Step three: GET INTO THE MISERY BUT THEN TAKE CARE OF YOURSELF. Madame Olivia is serious about this. You can’t disperse your feelings with a shpritz of citrus air freshener. Let yourself feel utterly miserable but put a time limit on it and then take care of yourself. Madame Olivia is borrowing here from her brilliant hair guy. She asked him once what he did when his partner drove him crazy and he said “The partner is not going to change so what I do is take care of myself.” You have no control whatsoever over what he does or says or thinks so take care of yourself. But in a health-promoting way, not with too much Cherry Amaretto Coconut Bliss or Makers Mark or something else that sets you back. Of course you know that Madame Olivia is going to suggest exercise, serious exercise, even low-tech but high-aerobic walks, lots of them. Several people of Madame Olivia’s acquaintance burrow into work or other productivity. Distraction is good, too. One thing that might provide distraction and perspective is to write an answer to your own question. This is a form of mindfulness and sometimes helps.
In the larger scheme of things, Madame Olivia is struck by a thought: given your numerous differences, the wonder is not that you two are experiencing difficulties, but that you ever hooked up at all.

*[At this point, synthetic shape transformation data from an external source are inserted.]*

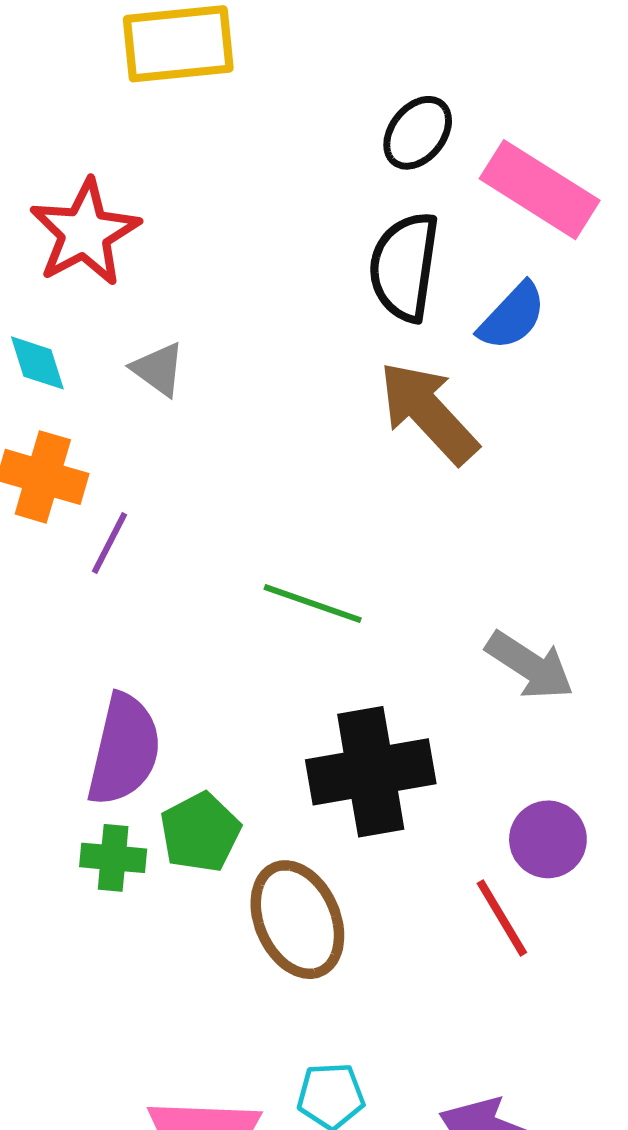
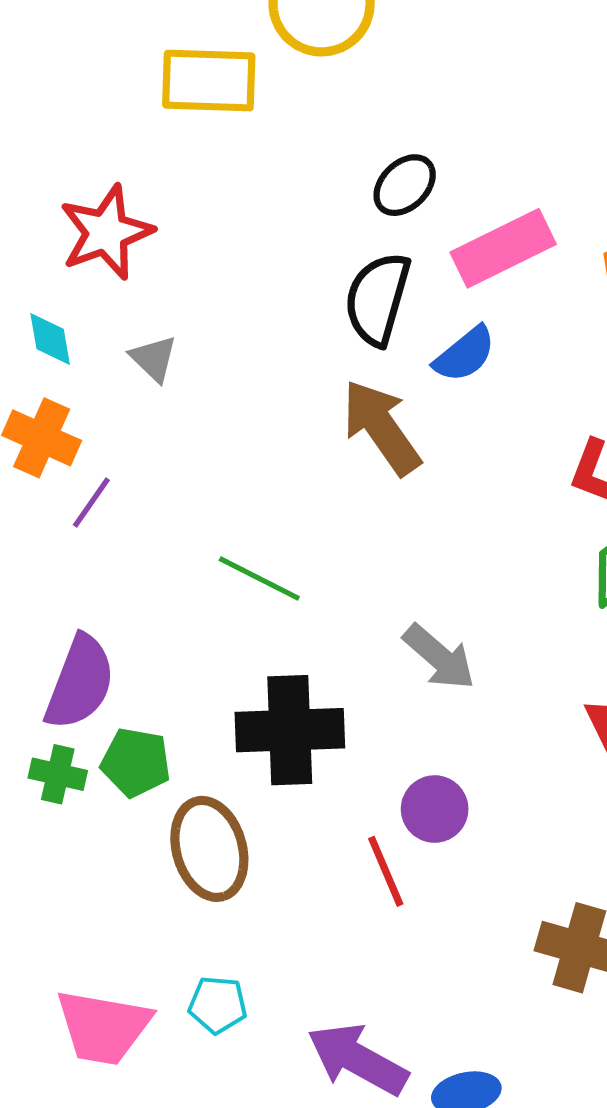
pink rectangle: (540, 190) -> (503, 248), turned -66
green pentagon: (200, 832) -> (136, 762), turned 30

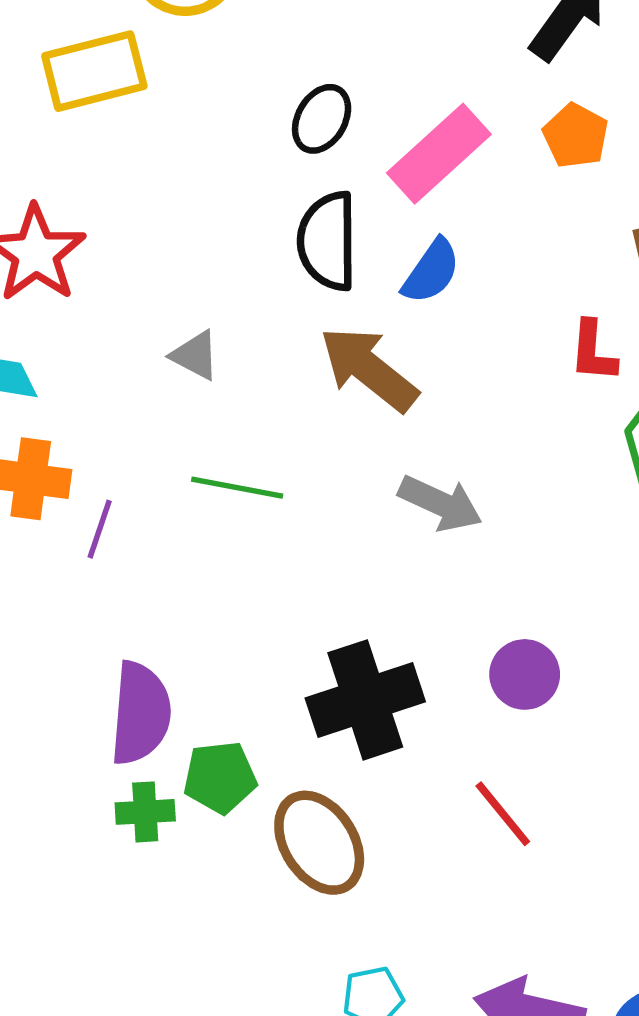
gray triangle: (154, 359) -> (195, 355), moved
green line: (259, 578) -> (237, 488), moved
gray arrow: (439, 657) -> (440, 503), moved
purple circle: (435, 809) -> (525, 674), moved

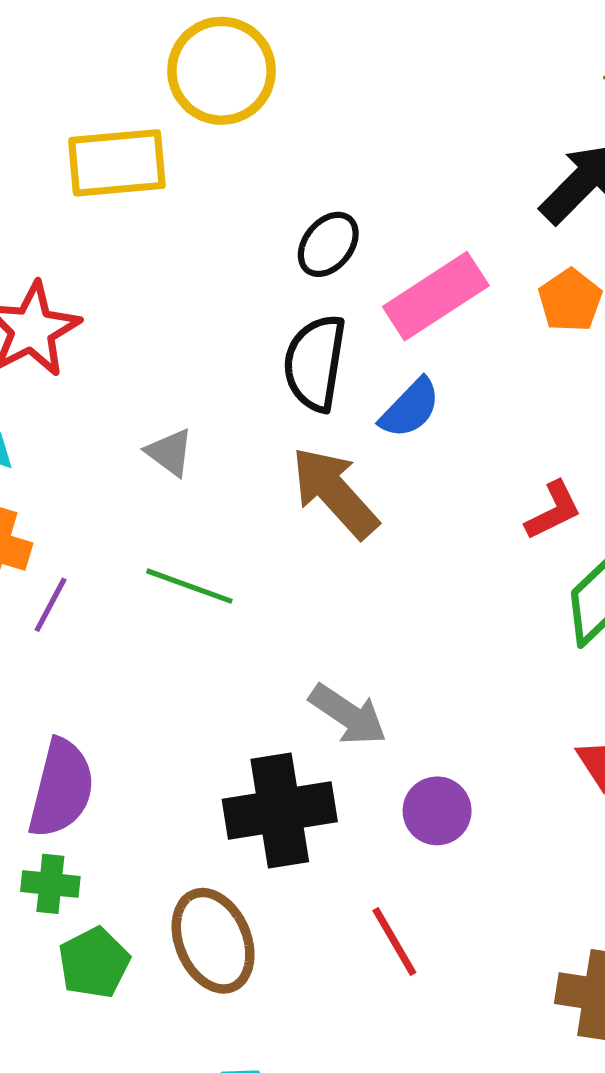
red L-shape: (593, 351) -> (553, 511), turned -130
gray arrow: (440, 503) -> (348, 715), moved
green pentagon: (220, 777) -> (94, 963), moved, turned -30

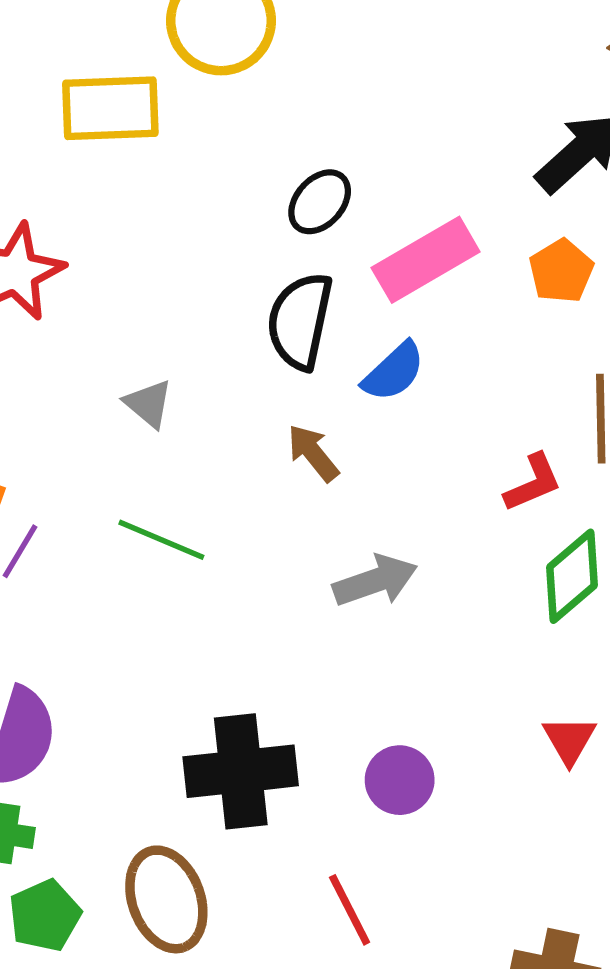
brown arrow: (335, 492) -> (313, 453), size x0.6
gray arrow: (348, 715) -> (375, 581), moved, turned -56

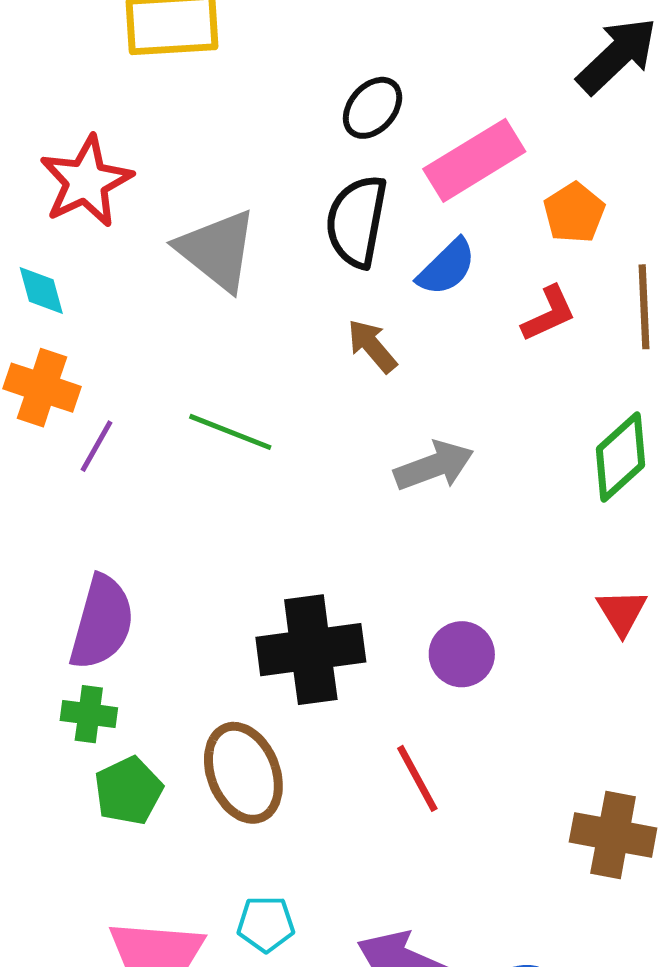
orange pentagon: (561, 271) -> (574, 213), moved
gray triangle: (148, 404) -> (217, 250), moved, size x1.8
red L-shape: (533, 483) -> (549, 314), moved

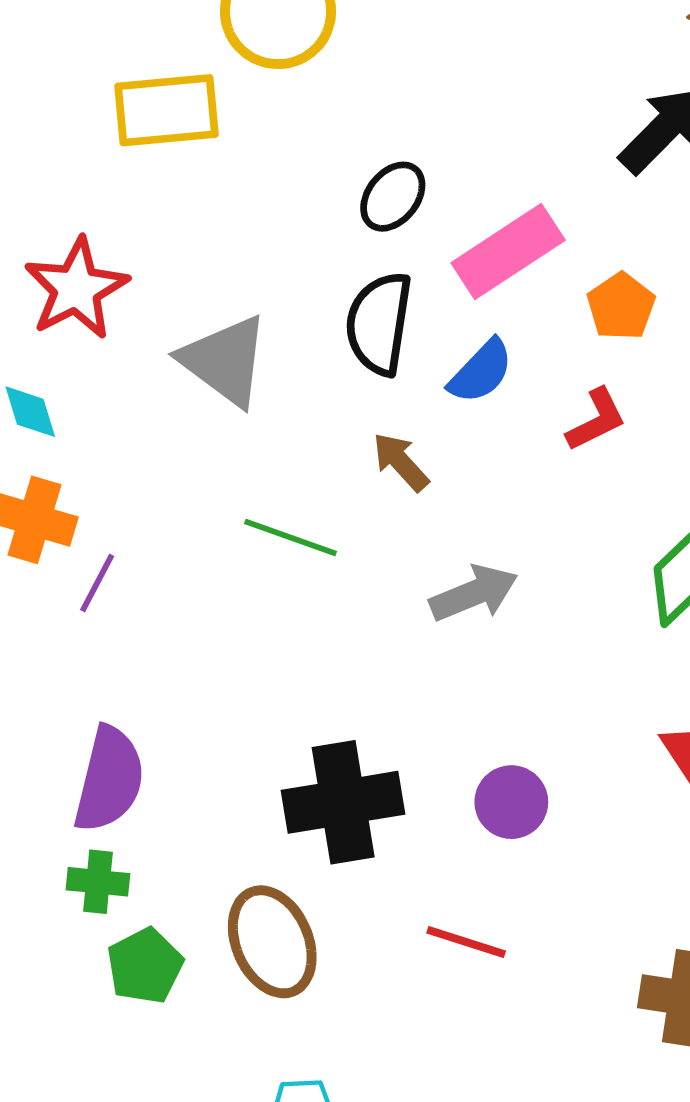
green line: (230, 432) -> (291, 537), moved
red line: (417, 778) -> (466, 942), turned -42

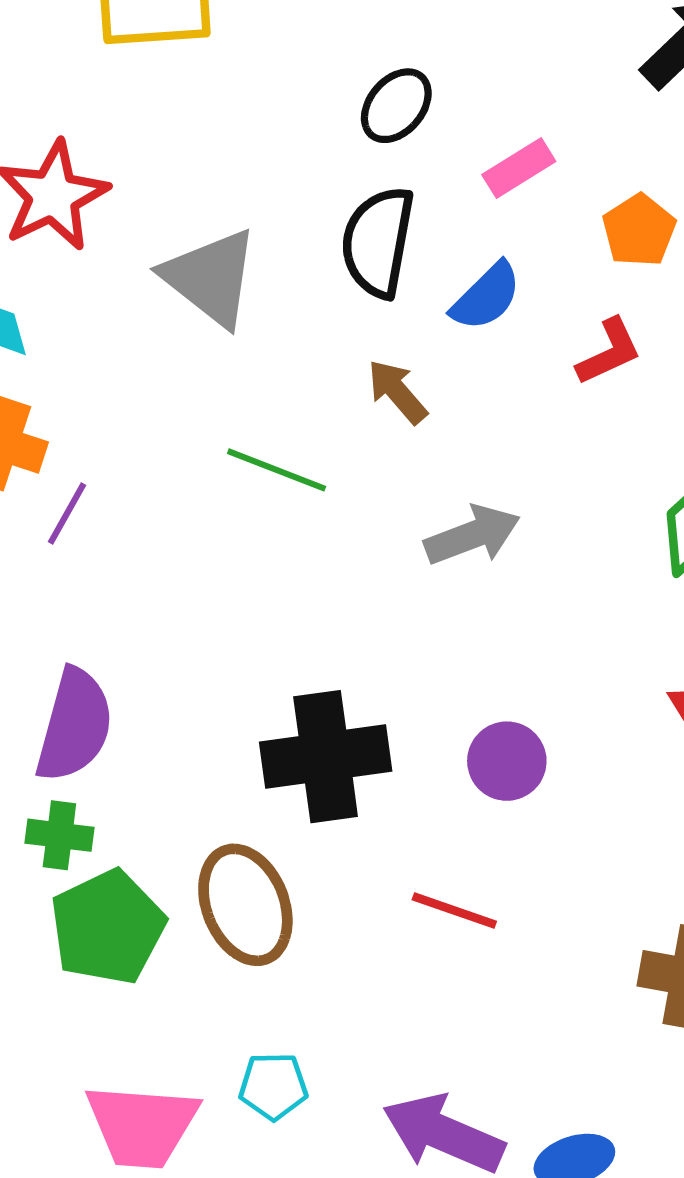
pink rectangle: (508, 252) -> (519, 168), size x0.6
green pentagon: (145, 966) -> (108, 927), size x1.4

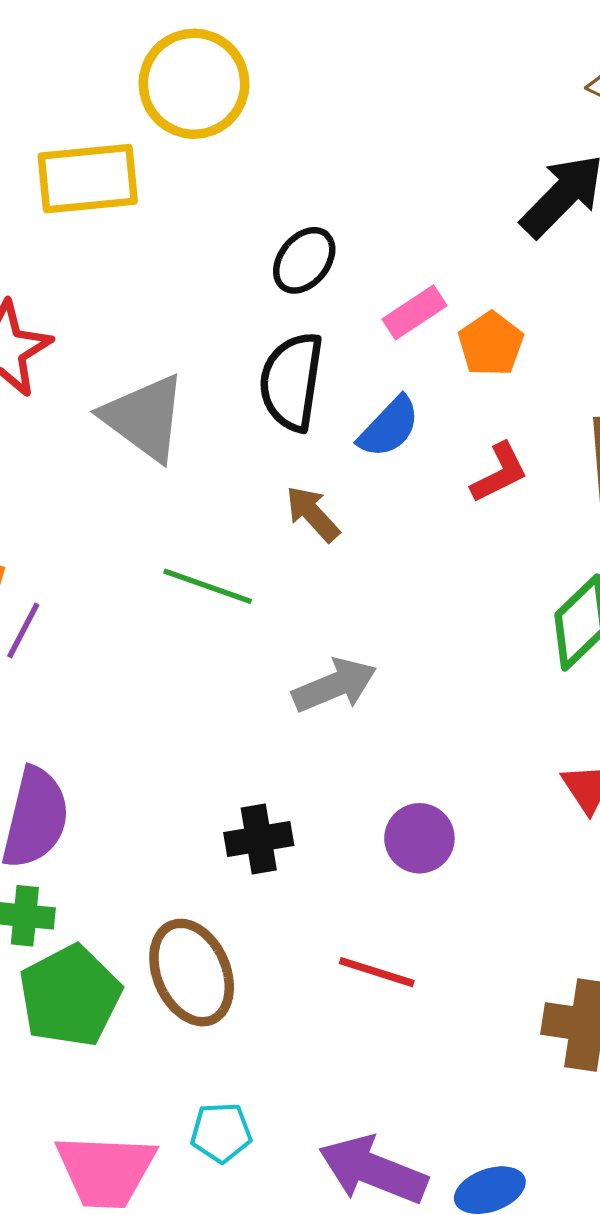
orange pentagon: (639, 230) -> (491, 344), moved
gray arrow: (472, 535) -> (335, 685), moved
black cross: (326, 757) -> (259, 839), size x0.6

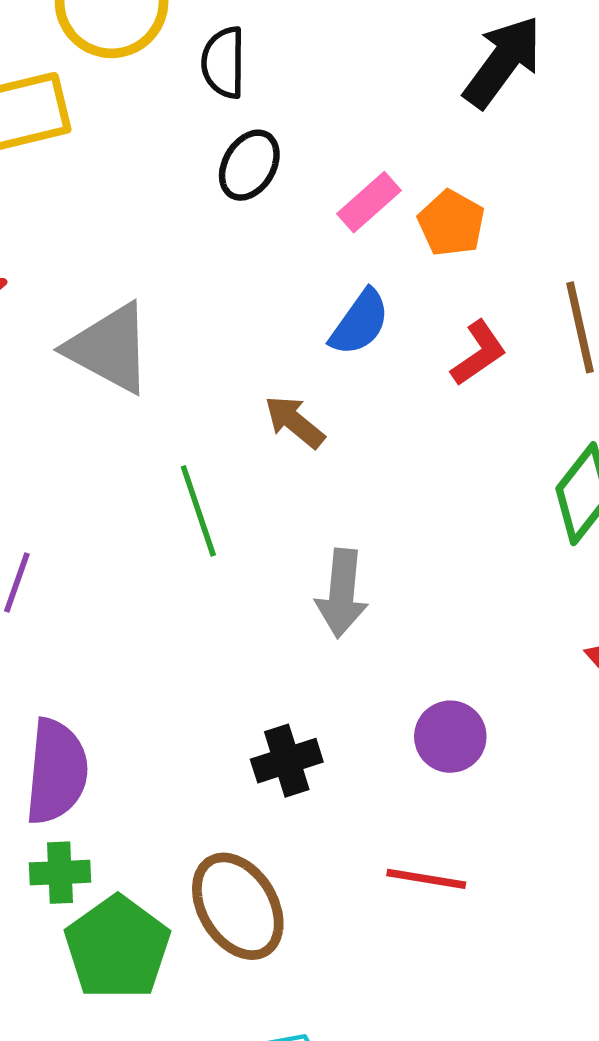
black semicircle: (291, 382) -> (223, 63), moved, size x0.7
green line: (208, 586) -> (198, 511), turned 60
gray arrow: (335, 685) -> (342, 593), turned 126

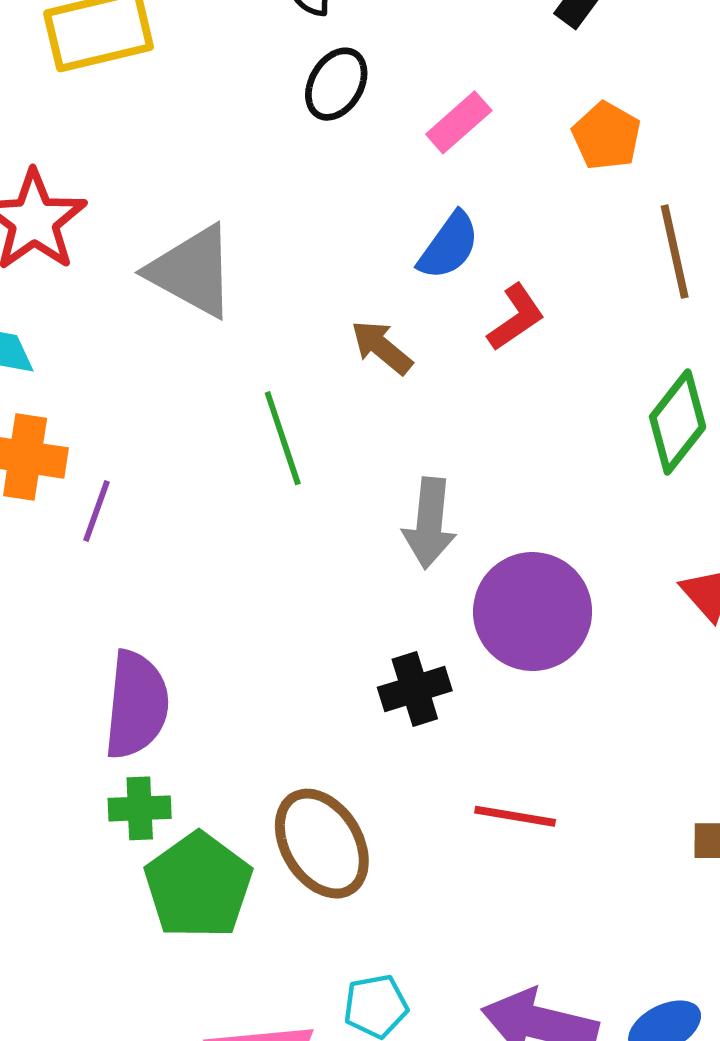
orange pentagon: (451, 223) -> (606, 136), moved
red L-shape: (479, 353) -> (516, 317), moved
purple circle: (450, 737) -> (533, 612), moved, size x1.6
black cross: (287, 761) -> (415, 689), moved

But this is logic, and you are in emotional brain and probably can’t hear it. Madame Olivia is now struck by an another thought: your “deliriously good time” caused you to bond with him but perhaps did not do that for him, not because of your failings (no!) but because of his wiring. (More on this in Madame Olivia’s upcoming Tiny Compendium of Enormously Important Advice.)
If you feel like it, Trampled, could you write after a while in the comments section below? If you hear from him again, fantastic, but be warned you are in for a new set of issues. If you don’t hear from him, this means that it was not in the cards and you are better off. Madame Olivia is certain of this. It will take time, but in any case, you are going to be fine.
Wishing you all the very best. May your trampled heart revive and thrive, soon.